‘High’ and ‘low’ occupations in the past

For some reason, we value fellow humans differently, giving rise to the idea that some are 'more equal than others'. The idea of unequal standing is pretty persistent, as it was already mentioned some 23 centuries ago by Plato in his 'Republic'. Three classes of people were referred to as bronze, silver and gold, but more interestingly, these classes were more or less defined by the occupations performed in these classes. Today, occupations still lead to inequality, simply because some pay more than others, provide more social capital than others and because some are regarded as more prestigious than others. Now this may be sound cumbersome, and it is often highlighted in newspapers, but scholars of inequality are interested in an even more fundamental issue: the inheritance of good and bad jobs from one generation to the next, also known as lack of social mobility. This inequality is for example reflected in the saying that he who is born for a dime will never be worth a quarter.

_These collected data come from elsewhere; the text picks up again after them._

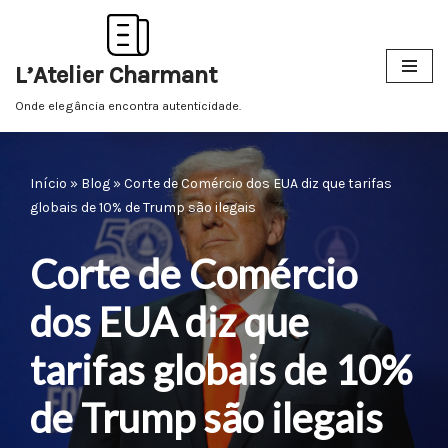
Pular
L’Atelier Charmant
para
o
Onde elegância encontra autenticidade.
conteúdo
Início
»
Blog
»
Corte de Comércio dos EUA diz que tarifas
globais de 10% de Trump são ilegais
Corte de Comércio
dos EUA diz que
tarifas globais de 10%
de Trump são ilegais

When interested in equal opportunity, it is important to understand changes in patterns of social mobility. As social mobility patterns are known to change only gradually, we need long periods of time to observe changes. We thus turn to historical data on occupations to observe patterns in social mobility. But because job names changes over time, or even the activities within a job change while the name of the occupation doesn't, we need some system to categorize occupations. Based on the contemporary categorization of occupations by the ILO, the International Standard Classification of Occupations (ISCO) a historical version, 'HISCO', was made by Van Leeuwen, Maas and Miles, based on the input of a small army of occupational historians from dozens of research institutes. These codes provide information on what occupations entailed, for roughly 1800-1950, for multiple languages. HISCO thus allows for occupations to be compared over time and across languages. Today the database that was first published with the book, now contains many more sources, from an even larger array of languages:

Most often researchers are interested in occupations from just one language. As our underlying data are converted to Linked Data, we can easily select a single particular language. Below we find all Swedish occupations available in jobHoard: a community based repository of coded occupations. If you click on the 'arrow up' image just above the table, the actual query is shown. You can change the query, in such a way that e.g. Spanish occupations are represented rather than Swedish ones, by replacing 'se' with 'es'.

To download the results, click on the arrow up button above the results table and next on the black 'download as csv' button, next to where it reads '3947 results in 1.594 seconds'.

To focus on a particular occupation we can narrow down the list by looking for a particular string (piece of text). For example, we could focus on all occupations starting with 'ak'. For those occupations we also might want to know the position in the occupational hierarchy - the HISCAM score. HISCAM scores have theoretical limits between 0 and 100, the higher scores representing 'more valued' occupations. Again click on the 'arrow up' button, to see the underlying query. If you do so you can change the string into an occupation title you're interested in!

The selection of Swedish occupational titles starting with 'ak', available in the database, show a variety of lower ('akterstäderska') and higher ('akademidocent') occupations. It is always important to keep in mind that HISCO codes are representative of groups of occupations, not individual occupations. Moreover, not for every HISCO code a specific HISCAM score exist, because empirically it proved not possible to distinguish between these HISCO groups. It could thus occur that occupations with different HISCO codes have similar HISCAM scores.